Backgroud: Accurately forecasting the prognosis could improve therapeutic management of cancer patients, however, the currently used clinical features are difficult to provide enought information. The purpose of this study is to develop a survival prediction model for cervical cancer patients with big data and machine learning algorithms.

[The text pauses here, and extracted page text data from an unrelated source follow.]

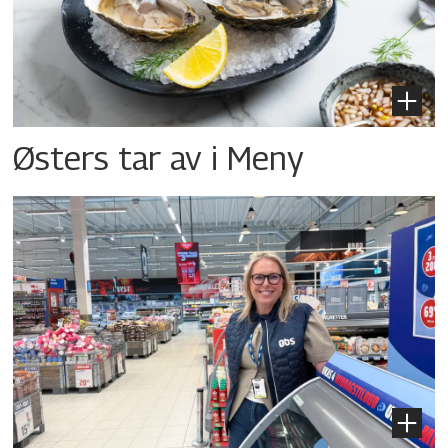
Østers tar av i Meny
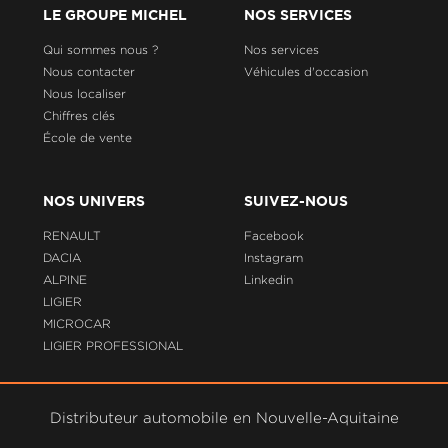
LE GROUPE MICHEL
NOS SERVICES
Qui sommes nous ?
Nos services
Nous contacter
Véhicules d'occasion
Nous localiser
Chiffres clés
École de vente
NOS UNIVERS
SUIVEZ-NOUS
RENAULT
Facebook
DACIA
Instagram
ALPINE
Linkedin
LIGIER
MICROCAR
LIGIER PROFESSIONAL
Distributeur automobile en Nouvelle-Aquitaine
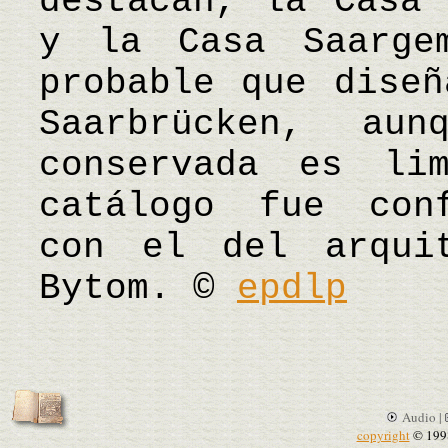
destacan, la Casa 
y la Casa Saarge
probable que diseñ
Saarbrücken, aun
conservada es li
catálogo fue conf
con el del arqui
Bytom. ©
epdlp
Audio |
copyright
© 199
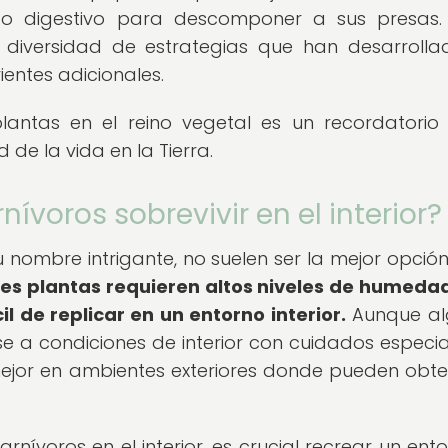
do digestivo para descomponer a sus presas.
a diversidad de estrategias que han desarrolla
entes adicionales.
lantas en el reino vegetal es un recordatorio
de la vida en la Tierra.
ívoros sobrevivir en el interior?
u nombre intrigante, no suelen ser la mejor opció
es plantas requieren altos niveles de humedad
il de replicar en un entorno interior.
Aunque al
a condiciones de interior con cuidados especial
ejor en ambientes exteriores donde pueden obte
arnívoros en el interior, es crucial recrear un ento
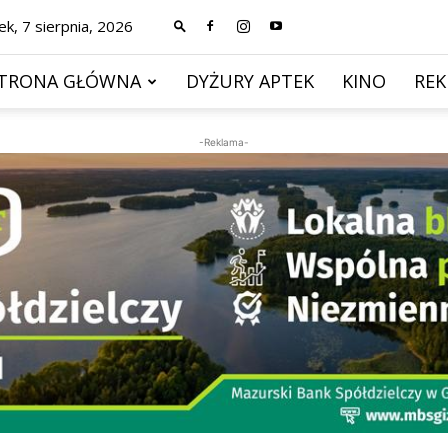
ek, 7 sierpnia, 2026
TRONA GŁÓWNA
DYŻURY APTEK
KINO
RE
-Reklama-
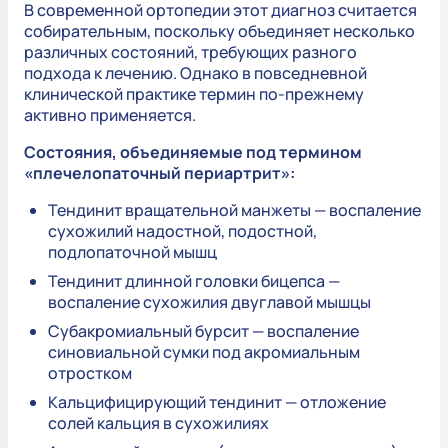
В современной ортопедии этот диагноз считается
собирательным, поскольку объединяет несколько
различных состояний, требующих разного
подхода к лечению. Однако в повседневной
клинической практике термин по-прежнему
активно применяется.
Состояния, объединяемые под термином
«плечелопаточный периартрит»:
Тендинит вращательной манжеты — воспаление
сухожилий надостной, подостной,
подлопаточной мышц
Тендинит длинной головки бицепса —
воспаление сухожилия двуглавой мышцы
Субакромиальный бурсит — воспаление
синовиальной сумки под акромиальным
отростком
Кальцифицирующий тендинит — отложение
солей кальция в сухожилиях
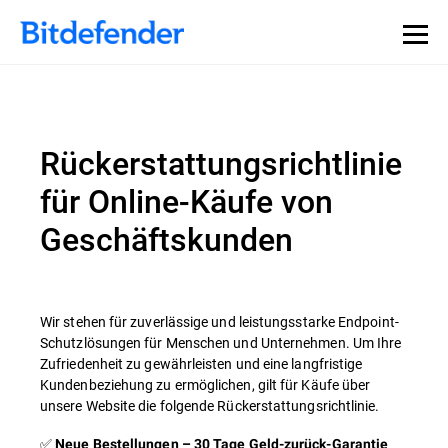
Rückerstattungsrichtlinie
für Online-Käufe von
Geschäftskunden
Wir stehen für zuverlässige und leistungsstarke Endpoint-
Schutzlösungen für Menschen und Unternehmen. Um Ihre
Zufriedenheit zu gewährleisten und eine langfristige
Kundenbeziehung zu ermöglichen, gilt für Käufe über
unsere Website die folgende Rückerstattungsrichtlinie.
✅
Neue Bestellungen – 30 Tage Geld-zurück-Garantie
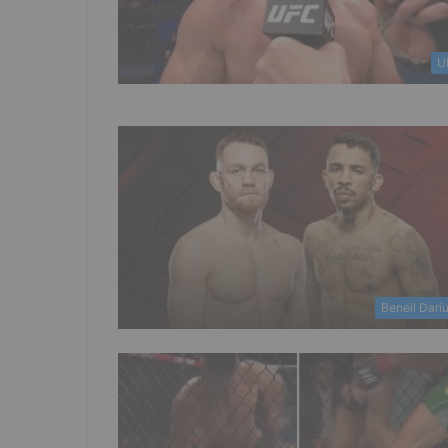
U
Beneil Dari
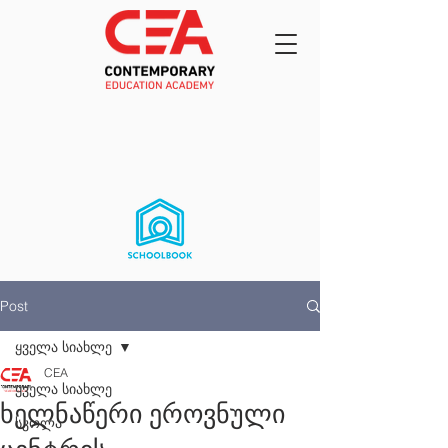
Post
ყველა სიახლე
CEA
ყველა სიახლე
ხელნაწერი ეროვნული
სკოლა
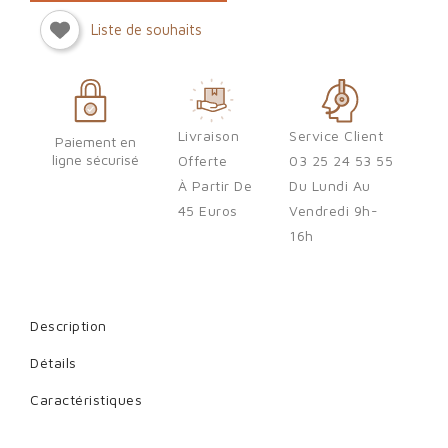
Liste de souhaits
Sign in
You need to be logged in to save products in your wish list.
Livraison
Service Client
Paiement en
ligne sécurisé
Offerte
03 25 24 53 55
À Partir De
Du Lundi Au
Cancel
Sign in
45 Euros
Vendredi 9h-
16h
Description
Détails
Caractéristiques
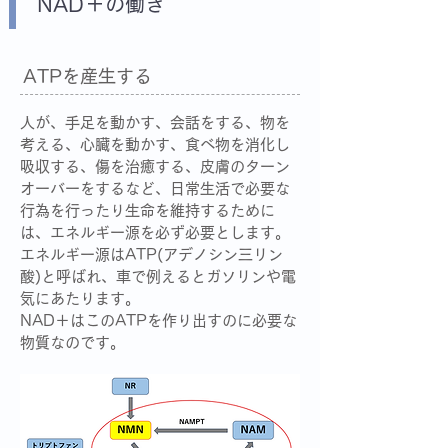
NAD＋の働き
ATPを産生する
人が、手足を動かす、会話をする、物を
考える、心臓を動かす、食べ物を消化し
吸収する、傷を治癒する、皮膚のターン
オーバーをするなど、日常生活で必要な
行為を行ったり生命を維持するために
は、エネルギー源を必ず必要とします。
エネルギー源はATP(アデノシン三リン
酸)と呼ばれ、車で例えるとガソリンや電
気にあたります。
NAD＋はこのATPを作り出すのに必要な
物質なのです。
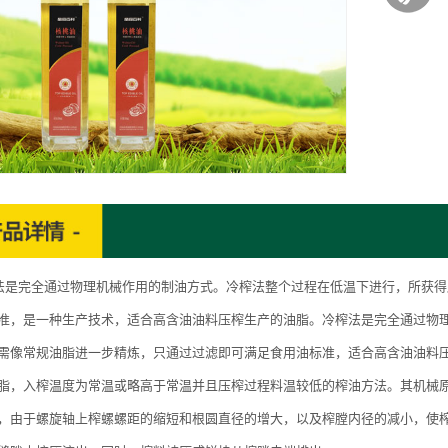
完全通过物理机械作用的制油方式。冷榨法整个过程在低温下进行，所获得
准，是一种生产技术，适合高含油油料压榨生产的油脂。冷榨法是完全通过物
需像常规油脂进一步精炼，只通过过滤即可满足食用油标准，适合高含油油料
脂，入榨温度为常温或略高于常温并且压榨过程料温较低的榨油方法。其机械
，由于螺旋轴上榨螺螺距的缩短和根圆直径的增大，以及榨膛内径的减小，使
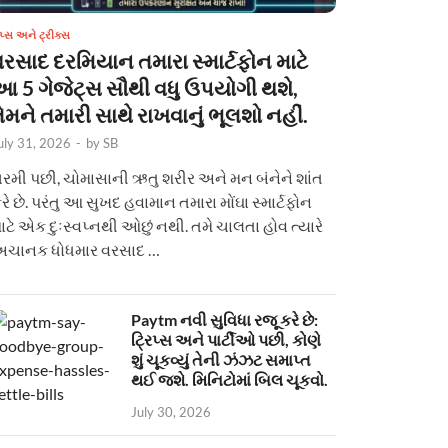
િપ્સ અને ટ્રીક્સ
વરસાદ દરમિયાન તમારા સ્માર્ટફોન માટે
આ 5 ગેજેટ્સ સૌથી વધુ ઉપયોગી થશે,
ેમને તમારી સાથે રાખવાનું ભૂલશો નહીં.
uly 31, 2026
-
by
SB
રમી પછી, ચોમાસાની ઋતુ શરીર અને મન બંનેને શાંત
રે છે. પરંતુ આ સુખદ હવામાન તમારા મોંઘા સ્માર્ટફોન
ાટે એક દુઃસ્વપ્નથી ઓછું નથી. તમે ચાલતા હોવ ત્યારે
ચાનક ધોધમાર વરસાદ …
Paytm નવી સુવિધા રજૂ કરે છે:
ટ્રિપ્સ અને પાર્ટીઓ પછી, કોણે
શું ચૂકવ્યું તેની ઝંઝટ સમાપ્ત
થઈ જશે. મિનિટોમાં બિલ ચૂકવો.
July 30, 2026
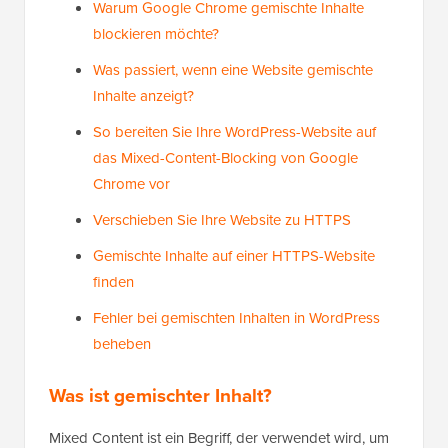
Warum Google Chrome gemischte Inhalte
blockieren möchte?
Was passiert, wenn eine Website gemischte
Inhalte anzeigt?
So bereiten Sie Ihre WordPress-Website auf
das Mixed-Content-Blocking von Google
Chrome vor
Verschieben Sie Ihre Website zu HTTPS
Gemischte Inhalte auf einer HTTPS-Website
finden
Fehler bei gemischten Inhalten in WordPress
beheben
Was ist gemischter Inhalt?
Mixed Content ist ein Begriff, der verwendet wird, um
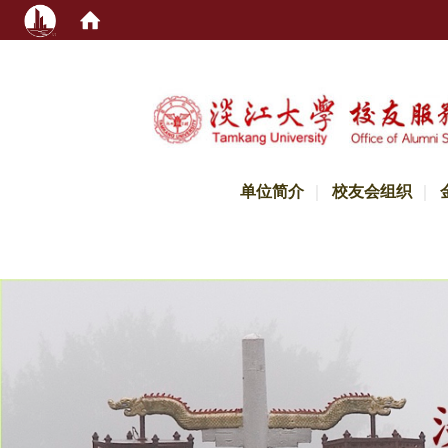
:::
单位简介
校友会组织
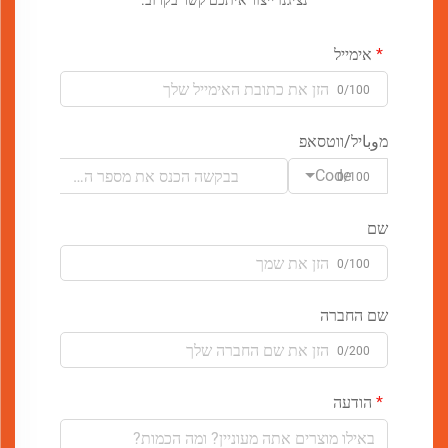
נציגנו ייצור איתכם קשר בקרוב.
אימייל
0/100
מوباיל/ווטסאפ
Code
0/100
שם
0/100
שם החברה
0/200
הודעה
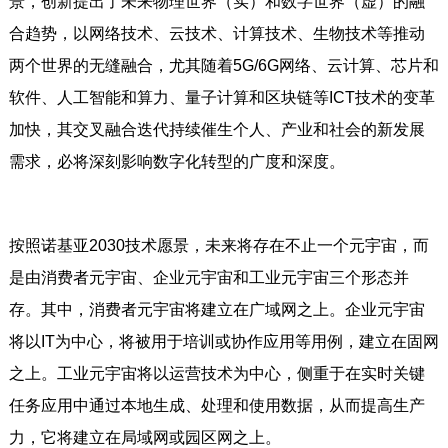
景，创新提出了未来物理世界（实）和数字世界（虚）的融
合趋势，以网络技术、云技术、计算技术、生物技术等推动
两个世界的无缝融合，尤其随着5G/6G网络、云计算、芯片和
软件、人工智能和算力、量子计算和区块链等ICT技术的变革
加快，其交叉融合迭代持续催生个人、产业和社会的新发展
需求，必将深刻影响数字化转型的广度和深度。
按照诺基亚2030技术愿景，未来将存在不止一个元宇宙，而
是由消费者元宇宙、企业元宇宙和工业元宇宙三个形态并
存。其中，消费者元宇宙将建立在广域网之上。企业元宇宙
将以IT为中心，将被用于培训或协作应用等用例，建立在固网
之上。工业元宇宙将以运营技术为中心，侧重于在实时关键
任务应用中通过本地生成、处理和使用数据，从而提高生产
力，它将建立在局域网或园区网之上。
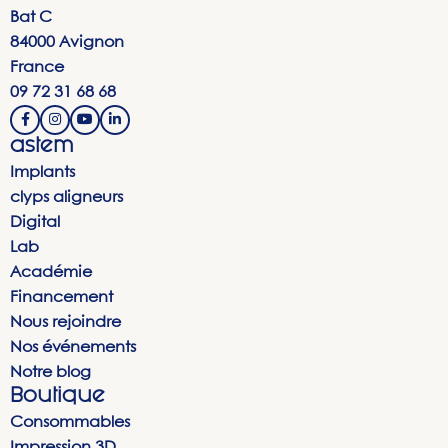
Bat C
84000 Avignon
France
09 72 31 68 68
astem
Implants
clyps aligneurs
Digital
Lab
Académie
Financement
Nous rejoindre
Nos événements
Notre blog
Boutique
Consommables
Impression 3D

Results: The cancer genome atlas cervical cancer data, including the expression of 1046 microRNAs and the clinical information of 309 cervical and endocervical cancer and 3 control samples, were downloaded. Missing values and outliers imputation, samples normalization, log transformation and features scaling were performed for preprocessing and 3 control, 2 metastatic samples and 707 microRNAs with missing values ≥ 20% were excluded. By Cox Proportional-Hazards analysis, 55 prognosis-related microRNAs (20 positively and 35 negatively correlated with survival) were identified. K-means clustering analysis showed that the cervical cancer samples can be separated into two and three subgroups with top 20 identified survival-related microRNAs for best stratification. By Support Vector Machine algorithm, two prediction models were developed which can segment the patients into two and three groups with different survival rate, respectively. The models exhibite high performance : for two classes, Area under the curve = 0.976 (training set), 0.972 (test set), 0.974 (whole data set); for three classes, AUC = 0.983, 0.996 and 0.991 (group1, 2 and 3 in training set), 0.955, 0.989 and 0.991 (group 1, 2 and 3 in test set), 0.974, 0.993 and 0.991 (group 1, 2 and 3 in whole data set) .
Conclusion: The survival prediction models for cervical cancer were developed. The patients with very low survival rate (≤ 40%) can be separated by the three classes prediction model first. The rest patients can be identified by the two classes prediction model as high survival rate (≈ 75%) and low survival rate (≈ 50%).